==== Input for this task ====

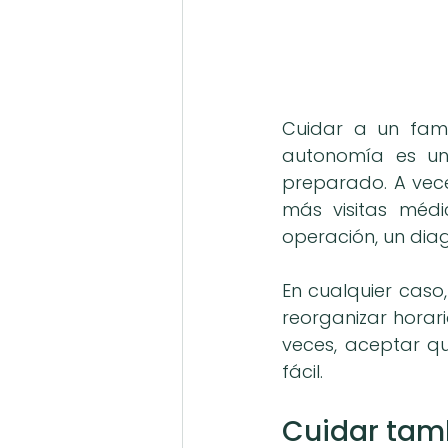
Cuidar a un fami
autonomía es una
preparado. A vece
más visitas médi
operación, un diag
En cualquier caso,
reorganizar horari
veces, aceptar q
fácil.
Cuidar tam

====

• **Try it**: Extract every line from the one containing "operación, un diag" through the last line of the data, inclusive, exactly as written.

• **Task solution**:
operación, un diag
En cualquier caso,
reorganizar horari
veces, aceptar q
fácil.
Cuidar tam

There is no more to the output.